From: Anders Blomdell <anders.blomdell@domain.hid>
To: Jan Kiszka <jan.kiszka@domain.hid>
Cc: "xenomai@xenomai.org" <xenomai@xenomai.org>
Subject: Re: [Xenomai-core] Potential problem with rt_eepro100
Date: Thu, 04 Nov 2010 15:53:22 +0100 [thread overview]
Message-ID: <4CD2C8E2.9090608@domain.hid> (raw)
In-Reply-To: <4CD2C50F.1090604@domain.hid>
Jan Kiszka wrote:
> Am 04.11.2010 14:18, Anders Blomdell wrote:
>> Gilles Chanteperdrix wrote:
>>> Jan Kiszka wrote:
>>>> Am 04.11.2010 10:26, Jan Kiszka wrote:
>>>>> Am 04.11.2010 10:16, Gilles Chanteperdrix wrote:
>>>>>> Jan Kiszka wrote:
>>>>>>> Take a step back and look at the root cause for this issue again. Unlocked
>>>>>>>
>>>>>>> if need-resched
>>>>>>> __xnpod_schedule
>>>>>>>
>>>>>>> is inherently racy and will always be (not only for the remote
>>>>>>> reschedule case BTW).
>>>>>> Ok, let us examine what may happen with this code if we only set the
>>>>>> XNRESCHED bit on the local cpu. First, other bits than XNRESCHED do not
>>>>>> matter, because they can not change under our feet. So, we have two
>>>>>> cases for this race:
>>>>>> 1- we see the XNRESCHED bit, but it has been cleared once nklock is
>>>>>> locked in __xnpod_schedule.
>>>>>> 2- we do not see the XNRESCHED bit, but it get set right after we test it.
>>>>>>
>>>>>> 1 is not a problem.
>>>>> Yes, as long as we remove the debug check from the scheduler code (or
>>>>> fix it somehow). The scheduling code already catches this race.
>>>>>
>>>>>> 2 is not a problem, because anything which sets the XNRESCHED (it may
>>>>>> only be an interrupt in fact) bit will cause xnpod_schedule to be called
>>>>>> right after that.
>>>>>>
>>>>>> So no, no race here provided that we only set the XNRESCHED bit on the
>>>>>> local cpu.
>>>>>>
>>>>>> So we either have to accept this and remove the
>>>>>>> debugging check from the scheduler or push the check back to
>>>>>>> __xnpod_schedule where it once came from. When this it cleaned up, we
>>>>>>> can look into the remote resched protocol again.
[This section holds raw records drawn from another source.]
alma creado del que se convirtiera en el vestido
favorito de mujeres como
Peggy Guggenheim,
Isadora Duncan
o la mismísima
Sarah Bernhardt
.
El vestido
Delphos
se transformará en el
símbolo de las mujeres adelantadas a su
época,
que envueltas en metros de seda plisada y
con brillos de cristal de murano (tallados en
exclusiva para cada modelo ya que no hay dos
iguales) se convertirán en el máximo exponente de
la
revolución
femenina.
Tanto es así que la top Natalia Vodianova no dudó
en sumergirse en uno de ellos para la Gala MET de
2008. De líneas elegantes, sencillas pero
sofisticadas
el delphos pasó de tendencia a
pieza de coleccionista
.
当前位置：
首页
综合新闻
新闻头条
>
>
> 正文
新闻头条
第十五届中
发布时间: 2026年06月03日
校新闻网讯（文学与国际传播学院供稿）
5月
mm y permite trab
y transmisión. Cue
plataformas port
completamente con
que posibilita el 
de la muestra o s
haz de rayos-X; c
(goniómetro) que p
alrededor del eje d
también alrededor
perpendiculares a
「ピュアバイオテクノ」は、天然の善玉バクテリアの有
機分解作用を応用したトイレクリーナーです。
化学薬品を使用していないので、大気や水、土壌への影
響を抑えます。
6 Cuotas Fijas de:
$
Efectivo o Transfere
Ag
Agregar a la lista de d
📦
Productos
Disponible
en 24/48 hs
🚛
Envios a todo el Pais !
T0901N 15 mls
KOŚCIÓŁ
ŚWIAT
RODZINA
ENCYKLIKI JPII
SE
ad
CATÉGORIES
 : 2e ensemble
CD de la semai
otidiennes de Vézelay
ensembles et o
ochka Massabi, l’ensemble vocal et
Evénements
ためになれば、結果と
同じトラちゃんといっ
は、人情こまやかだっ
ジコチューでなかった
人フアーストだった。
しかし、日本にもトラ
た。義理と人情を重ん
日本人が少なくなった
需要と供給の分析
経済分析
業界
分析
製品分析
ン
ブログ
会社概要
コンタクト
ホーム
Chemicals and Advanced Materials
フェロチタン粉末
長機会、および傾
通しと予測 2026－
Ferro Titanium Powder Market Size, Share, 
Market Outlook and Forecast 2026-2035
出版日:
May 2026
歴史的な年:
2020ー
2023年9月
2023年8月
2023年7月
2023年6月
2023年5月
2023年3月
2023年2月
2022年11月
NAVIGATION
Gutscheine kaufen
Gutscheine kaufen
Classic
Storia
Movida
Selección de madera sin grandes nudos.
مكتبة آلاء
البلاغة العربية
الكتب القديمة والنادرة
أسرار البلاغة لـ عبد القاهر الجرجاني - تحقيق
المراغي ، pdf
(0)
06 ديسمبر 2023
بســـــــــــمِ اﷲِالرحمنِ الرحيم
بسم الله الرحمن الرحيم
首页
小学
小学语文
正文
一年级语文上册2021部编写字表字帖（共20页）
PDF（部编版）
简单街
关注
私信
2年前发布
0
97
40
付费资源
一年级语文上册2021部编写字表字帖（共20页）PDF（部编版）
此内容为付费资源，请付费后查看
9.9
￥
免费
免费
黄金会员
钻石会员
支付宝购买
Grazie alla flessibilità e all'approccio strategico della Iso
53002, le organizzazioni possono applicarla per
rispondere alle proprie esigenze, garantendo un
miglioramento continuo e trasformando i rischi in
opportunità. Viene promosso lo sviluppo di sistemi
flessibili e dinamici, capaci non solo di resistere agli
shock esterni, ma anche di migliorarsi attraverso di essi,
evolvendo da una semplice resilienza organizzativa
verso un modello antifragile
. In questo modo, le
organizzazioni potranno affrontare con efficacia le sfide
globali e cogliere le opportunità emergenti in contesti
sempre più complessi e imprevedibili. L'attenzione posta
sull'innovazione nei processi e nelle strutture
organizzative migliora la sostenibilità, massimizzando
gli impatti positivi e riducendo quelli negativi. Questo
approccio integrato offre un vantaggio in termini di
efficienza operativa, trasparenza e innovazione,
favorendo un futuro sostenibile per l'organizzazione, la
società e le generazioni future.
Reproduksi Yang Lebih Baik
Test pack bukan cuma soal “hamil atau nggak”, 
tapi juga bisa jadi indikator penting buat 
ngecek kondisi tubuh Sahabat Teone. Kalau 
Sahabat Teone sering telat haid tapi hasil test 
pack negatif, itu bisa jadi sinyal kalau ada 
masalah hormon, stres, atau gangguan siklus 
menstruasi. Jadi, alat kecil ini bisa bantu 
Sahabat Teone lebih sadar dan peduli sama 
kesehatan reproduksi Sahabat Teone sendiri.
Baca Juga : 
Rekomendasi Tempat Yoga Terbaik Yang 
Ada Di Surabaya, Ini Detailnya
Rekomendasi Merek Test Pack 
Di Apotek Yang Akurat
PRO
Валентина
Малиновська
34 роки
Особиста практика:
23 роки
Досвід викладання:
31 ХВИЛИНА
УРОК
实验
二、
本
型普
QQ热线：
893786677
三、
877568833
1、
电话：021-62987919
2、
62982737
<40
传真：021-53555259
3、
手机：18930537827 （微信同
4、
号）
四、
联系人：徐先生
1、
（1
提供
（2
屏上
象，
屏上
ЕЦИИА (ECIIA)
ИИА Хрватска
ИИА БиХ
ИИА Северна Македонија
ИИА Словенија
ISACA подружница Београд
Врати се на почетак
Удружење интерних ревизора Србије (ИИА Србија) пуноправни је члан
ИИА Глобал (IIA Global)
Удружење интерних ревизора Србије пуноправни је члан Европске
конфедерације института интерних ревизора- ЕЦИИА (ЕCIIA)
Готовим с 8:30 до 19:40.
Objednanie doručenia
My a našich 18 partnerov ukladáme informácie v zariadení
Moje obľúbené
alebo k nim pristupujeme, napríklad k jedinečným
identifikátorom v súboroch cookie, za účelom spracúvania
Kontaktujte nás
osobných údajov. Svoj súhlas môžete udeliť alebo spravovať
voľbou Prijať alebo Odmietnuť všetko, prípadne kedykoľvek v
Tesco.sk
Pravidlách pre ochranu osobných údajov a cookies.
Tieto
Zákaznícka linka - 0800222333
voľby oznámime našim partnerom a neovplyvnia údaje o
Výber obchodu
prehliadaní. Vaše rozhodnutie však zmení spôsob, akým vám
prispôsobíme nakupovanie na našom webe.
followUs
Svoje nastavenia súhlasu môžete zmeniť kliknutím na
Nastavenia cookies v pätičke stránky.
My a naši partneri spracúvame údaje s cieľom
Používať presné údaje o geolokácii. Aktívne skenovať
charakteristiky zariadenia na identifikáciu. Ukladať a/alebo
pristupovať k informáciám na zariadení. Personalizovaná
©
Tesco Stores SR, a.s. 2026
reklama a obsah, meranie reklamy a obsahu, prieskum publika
>>>>>> The problem of the debug check is that it checks whether the scheduler
>>>>>> state is modified without the XNRESCHED bit being set. And this is the
>>>>>> problem, because yes, in that case, we have a race: the scheduler state
>>>>>> may be modified before the XNRESCHED bit is set by an IPI.
>>>>>>
>>>>>> If we want to fix the debug check, we have to have a special bit, on in
>>>>>> the sched->status flag, only for the purpose of debugging. Or remove the
>>>>>> debug check.
>>>>> Exactly my point. Is there any benefit in keeping the debug check? The
>>>>> code to make it work may end up as "complex" as the logic it verifies,
>>>>> at least that's my current feeling.
>>>>>
>>>> This would be the radical approach of removing the check (and cleaning
>>>> up some bits). If it's acceptable, I would split it up properly.
>>> This debug check saved our asses when debugging SMP issues, and I
>>> suspect it may help debugging skin issues. So, I think we should try and
>>> keep it.
>>>
>>>
>>> At first sight, here you are more breaking things than cleaning them.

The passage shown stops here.